Le vittime di matrimonio imposto sono quasi tutte donne, non solo minorenni, e in gran parte, ovvero in oltre l’85% dei casi, sono i familiari a imporre ai figli il matrimonio non consensuale. Sono numerosi tuttavia anche i casi di giovani donne, soprattutto appartenenti a minoranze etniche e religiose, che vengono rapite e costrette a sposare il loro sequestratore. È il caso di migliaia di ragazzine cristiane e indù in Pakistan, rapite da uomini musulmani e costrette inoltre a convertirsi all’Islam. Due terzi dei matrimoni imposti si registrano in Asia, in ragione del numero elevato dei suoi abitanti (oltre 4,7 miliardi su un totale mondiale vicino agli otto miliardi), ma in termini percentuali al primo posto vengono l’Africa e i paesi arabi. I matrimoni imposti, correttamente precisa il rapporto, sono manifestazione e retaggio di istituzioni patriarcali. Va aggiunto che quando, come è tradizione di molte etnie, il contratto matrimoniale prevede inoltre la corresponsione del cosiddetto prezzo della sposa, un ammontare concordato di beni e/o denaro pagato dall’uomo alla famiglia della donna chiesta in moglie, la donna, minore o adulta che sia, è consegnata per sempre all’uomo e alla famiglia che hanno pagato per lei. Anche il lavoro minorile, addirittura infantile, in realtà fa parte della tradizione di molte etnie, laddove l’organizzazione sociale gerontocratica e patriarcale consente ai capifamiglia, e di fatto impone, di affidare ai figli maschi ancora bambini le attività lavorative per assumere lo status di anziani, incaricati unicamente del governo della comunità famigliare e di clan. In effetti le “moderne schiavitù” in gran parte perpetuano antiche istituzioni praticate da secoli e millenni.

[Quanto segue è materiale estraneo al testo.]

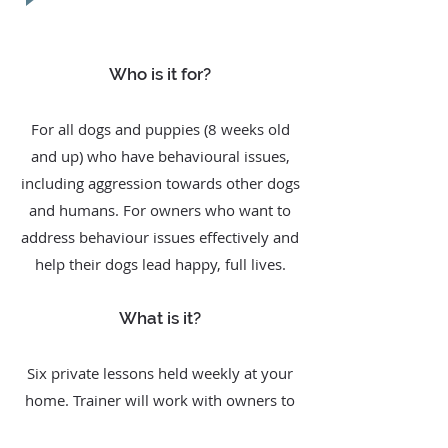
Who is it for?
For all dogs and puppies (8 weeks old
and up) who have behavioural issues,
including aggression towards other dogs
and humans. For owners who want to
address behaviour issues effectively and
help their dogs lead happy, full lives.
What is it?
Six private lessons held weekly at your
home. Trainer will work with owners to
identify the cause and resolve the dog’s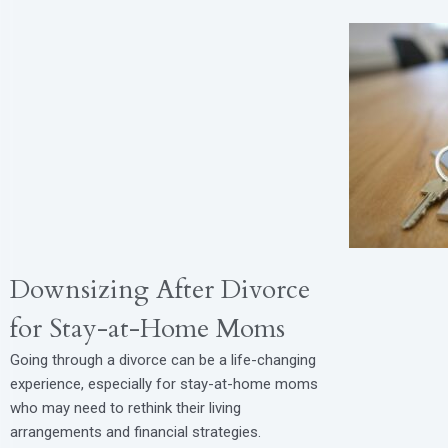
Downsizing After Divorce
for Stay-at-Home Moms
Going through a divorce can be a life-changing
experience, especially for stay-at-home moms
who may need to rethink their living
arrangements and financial strategies.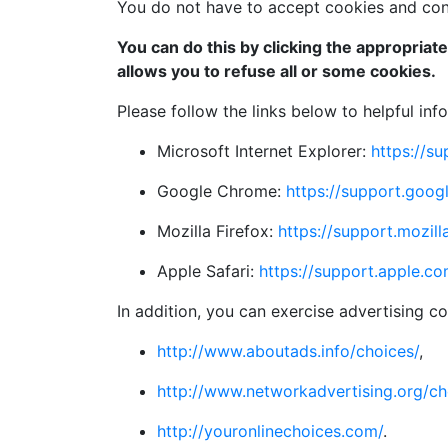
You do not have to accept cookies and cons
You can do this by clicking the appropriat
allows you to refuse all or some cookies.
Please follow the links below to helpful in
Microsoft Internet Explorer:
https://s
Google Chrome:
https://support.go
Mozilla Firefox:
https://support.mozil
Apple Safari:
https://support.apple.c
In addition, you can exercise advertising co
http://www.aboutads.info/choices/
,
http://www.networkadvertising.org/ch
http://youronlinechoices.com/
.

Nel presentare il rapporto, Grace Forrest, direttore di Walk Free, ha dichiarato: “La moderna schiavitù è l’antitesi dello sviluppo sostenibile. Tuttavia nel 2022 continua a sostenere la nostra economia globale. È un problema creato dall’uomo, legato sia alla schiavitù storica sia a persistenti disuguaglianze strutturali. In quest’epoca di crisi, una autentica volontà politica è la chiave per mettere fine a queste violazioni dei diritti umani”.